*** Opening of Record extracts ***

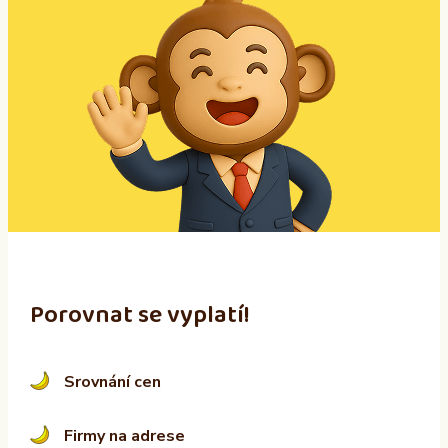
l
t
e
r
n
a
t
i
v
e
:
Porovnat se vyplatí!
Srovnání cen
Firmy na adrese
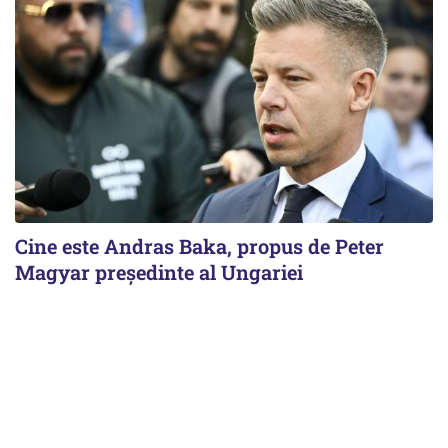
Cine este Andras Baka, propus de Peter
Magyar președinte al Ungariei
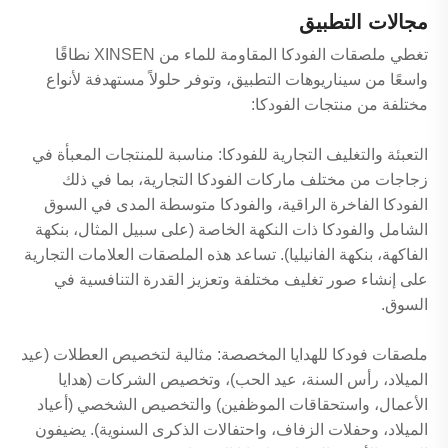
مجالات التطبيق
تغطي ملصقات الفودكا المقاومة للماء من XINSEN نطاقًا
واسعًا من سيناريوهات التطبيق، وتوفر حلولاً مستهدفة لأنواع
مختلفة من منتجات الفودكا:
التعبئة والتغليف التجارية للفودكا: مناسبة للمنتجات المعبأة في
زجاجات من مختلف ماركات الفودكا التجارية، بما في ذلك
الفودكا الفاخرة الراقية، والفودكا متوسطة المدى في السوق
الشامل والفودكا ذات النكهة الخاصة (على سبيل المثال، بنكهة
الفاكهة، بنكهة الفانيليا). تساعد هذه الملصقات العلامات التجارية
على إنشاء صور تغليف مختلفة وتعزيز القدرة التنافسية في
السوق.
ملصقات فودكا للهدايا المخصصة: مثالية لتخصيص العطلات (عيد
الميلاد، رأس السنة، عيد الحب)، وتخصيص الشركات (هدايا
الأعمال، واستحقاقات الموظفين) والتخصيص الشخصي (أعياد
الميلاد، وحفلات الزفاف، واحتفالات الذكرى السنوية). يضيفون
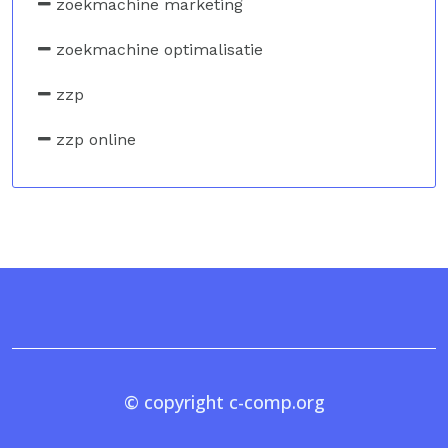
zoekmachine marketing
zoekmachine optimalisatie
zzp
zzp online
© copyright c-comp.org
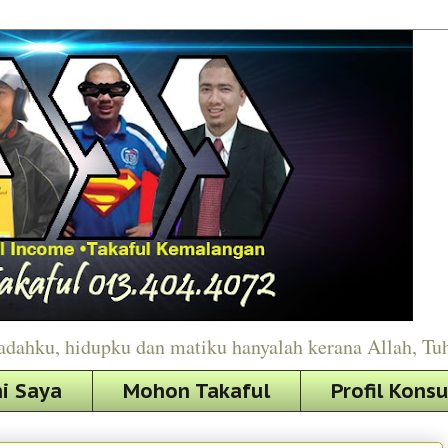
adahku, hidupku dan matiku hanyalah kerana Allah, Tu
i Saya
Mohon Takaful
Profil Kons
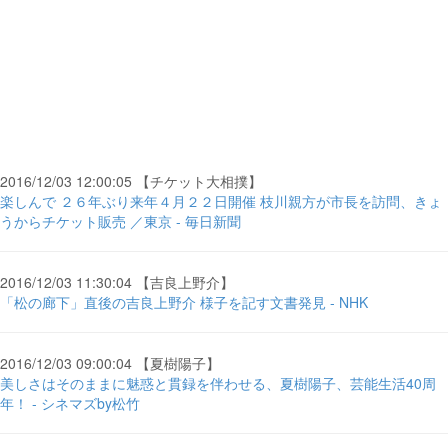
2016/12/03 12:00:05 【チケット大相撲】
楽しんで ２６年ぶり来年４月２２日開催 枝川親方が市長を訪問、きょ
うからチケット販売 ／東京 - 毎日新聞
2016/12/03 11:30:04 【吉良上野介】
「松の廊下」直後の吉良上野介 様子を記す文書発見 - NHK
2016/12/03 09:00:04 【夏樹陽子】
美しさはそのままに魅惑と貫録を伴わせる、夏樹陽子、芸能生活40周
年！ - シネマズby松竹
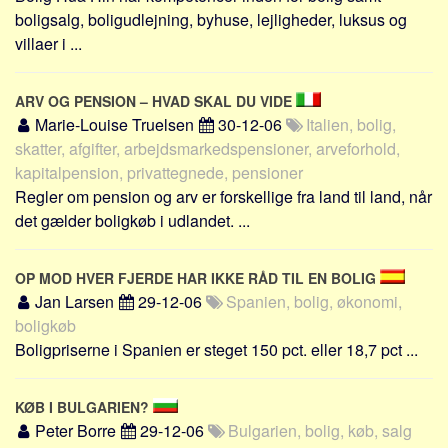
Sverige
boligsalg, boligudlejning, byhuse, lejligheder, luksus og
Norge
villaer i ...
Thailand
ARV OG PENSION – HVAD SKAL DU VIDE
Italien
Marie-Louise Truelsen
30-12-06
Italien, bolig,
Grækenland
skatter, afgifter, arbejdsmarkedspensioner, arveforhold,
USA
kapitalpension, privattegnede, pensioner
Regler om pension og arv er forskellige fra land til land, når
Alle
det gælder boligkøb i udlandet. ...
Nøgleord
Bolig
OP MOD HVER FJERDE HAR IKKE RÅD TIL EN BOLIG
Job
Jan Larsen
29-12-06
Spanien, bolig, økonomi,
boligkøb
Virksomhed
Boligpriserne i Spanien er steget 150 pct. eller 18,7 pct ...
Investering
Pension og opsparing
KØB I BULGARIEN?
Forbrug
Peter Borre
29-12-06
Bulgarien, bolig, køb, salg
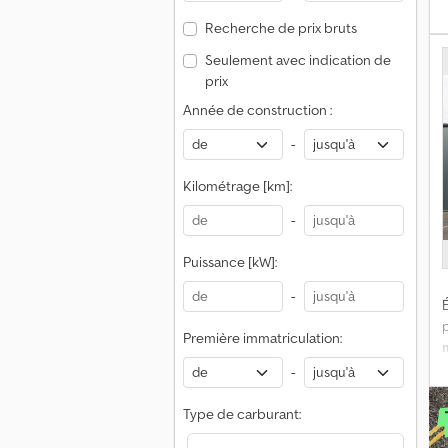
Recherche de prix bruts
Seulement avec indication de
prix
d
Année de construction :
à
l
-
s
Kilométrage [km]:
n
-
Puissance [kW]:
-
É
Première immatriculation:
-
%
Type de carburant:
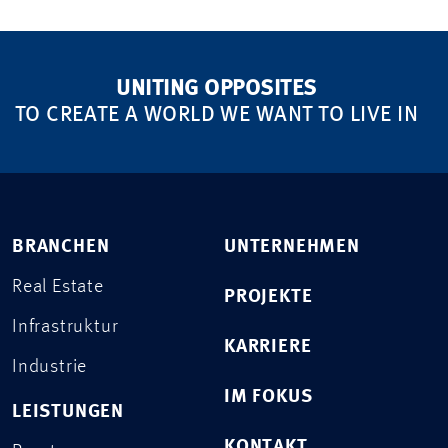
UNITING OPPOSITES
TO CREATE A WORLD WE WANT TO LIVE IN
BRANCHEN
UNTERNEHMEN
Real Estate
PROJEKTE
Infrastruktur
KARRIERE
Industrie
IM FOKUS
LEISTUNGEN
KONTAKT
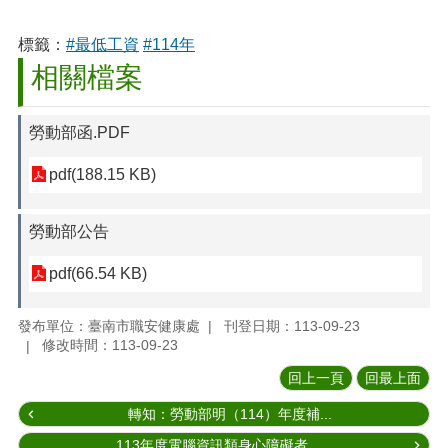
標籤：
#最低工資
#114年
相關檔案
勞動部函.PDF
pdf(188.15 KB)
勞動部公告
pdf(66.54 KB)
發布單位：臺南市職安健康處
刊登日期：113-09-23
修改時間：113-09-23
回上一頁
回最上面
轉知：勞動部明（114）年度補...
113年度電腦資訊類身心障礙者...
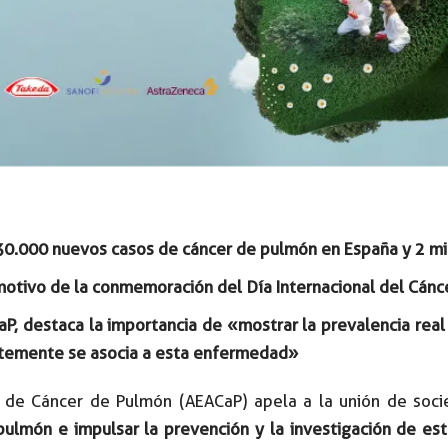
30.000 nuevos casos de cáncer de pulmón en España y 2 mi
otivo de la conmemoración del Día Internacional del Cán
P, destaca la importancia de «mostrar la prevalencia real
ntemente se asocia a esta enfermedad»
 de Cáncer de Pulmón (AEACaP) apela a la unión de socied
e pulmón e impulsar la prevención y la investigación de e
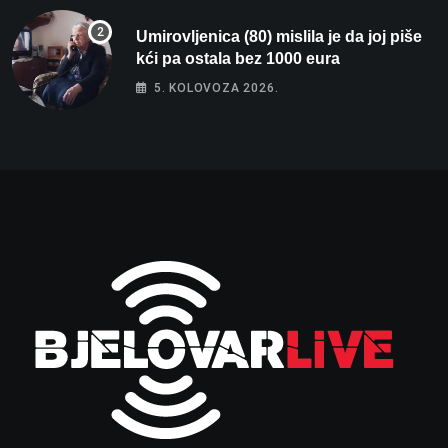
Umirovljenica (80) mislila je da joj piše
kći pa ostala bez 1000 eura
5. KOLOVOZA 2026.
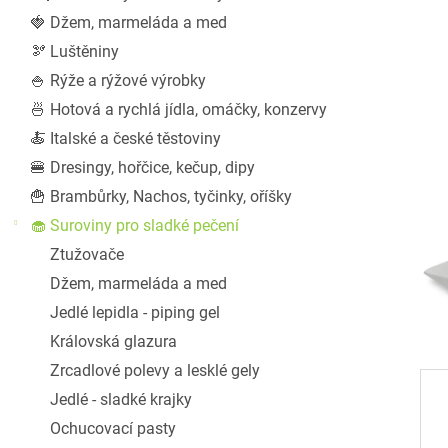
a
🍓 Džem, marmeláda a med
n
🫘 Luštěniny
e
l
🍚 Rýže a rýžové výrobky
🍜 Hotová a rychlá jídla, omáčky, konzervy
🍝 Italské a české těstoviny
🍔 Dresingy, hořčice, kečup, dipy
🍟 Brambůrky, Nachos, tyčinky, oříšky
🧁 Suroviny pro sladké pečení
Ztužovače
Džem, marmeláda a med
Jedlé lepidla - piping gel
Královská glazura
Zrcadlové polevy a lesklé gely
Jedlé - sladké krajky
Ochucovací pasty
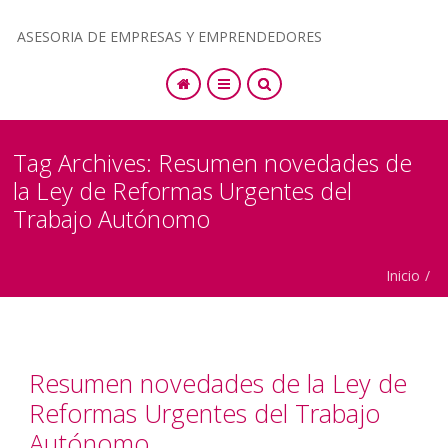
ASESORIA DE EMPRESAS Y EMPRENDEDORES
SEARCH
Tag Archives: Resumen novedades de
la Ley de Reformas Urgentes del
Trabajo Autónomo
Inicio
/
Resumen novedades de la Ley de
Reformas Urgentes del Trabajo
Autónomo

*** Close of Record extracts ***

Exactly and only the lines from the top of the records down to the line containing "زجاجات من مختلف" should be transcribed, please, without the pictures.

l
t
e
r
n
a
t
i
v
e
:
Porovnat se vyplatí!
Srovnání cen
Firmy na adrese
Cine este Andras Baka, propus de Peter
Magyar președinte al Ungariei
مجالات التطبيق
تغطي ملصقات الفودكا المقاومة للماء من XINSEN نطاقًا
واسعًا من سيناريوهات التطبيق، وتوفر حلولاً مستهدفة لأنواع
مختلفة من منتجات الفودكا:
التعبئة والتغليف التجارية للفودكا: مناسبة للمنتجات المعبأة في
زجاجات من مختلف ماركات الفودكا التجارية، بما في ذلك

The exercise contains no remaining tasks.